[Your task]:
Would you repeat the entries below word for word and omit the pictures?
== Data provided
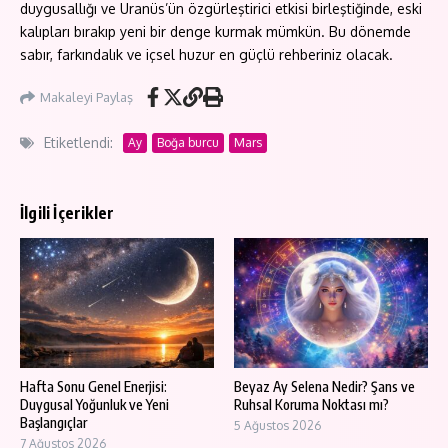
duygusallığı ve Uranüs’ün özgürleştirici etkisi birleştiğinde, eski
kalıpları bırakıp yeni bir denge kurmak mümkün. Bu dönemde
sabır, farkındalık ve içsel huzur en güçlü rehberiniz olacak.
Makaleyi Paylaş
Etiketlendi:
Ay
Boğa burcu
Mars
İlgili İçerikler
Hafta Sonu Genel Enerjisi:
Beyaz Ay Selena Nedir? Şans ve
Duygusal Yoğunluk ve Yeni
Ruhsal Koruma Noktası mı?
Başlangıçlar
5 Ağustos 2026
7 Ağustos 2026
====
[Task answer]:
duygusallığı ve Uranüs’ün özgürleştirici etkisi birleştiğinde, eski
kalıpları bırakıp yeni bir denge kurmak mümkün. Bu dönemde
sabır, farkındalık ve içsel huzur en güçlü rehberiniz olacak.
Makaleyi Paylaş
Etiketlendi:
Ay
Boğa burcu
Mars
İlgili İçerikler
Hafta Sonu Genel Enerjisi:
Beyaz Ay Selena Nedir? Şans ve
Duygusal Yoğunluk ve Yeni
Ruhsal Koruma Noktası mı?
Başlangıçlar
5 Ağustos 2026
7 Ağustos 2026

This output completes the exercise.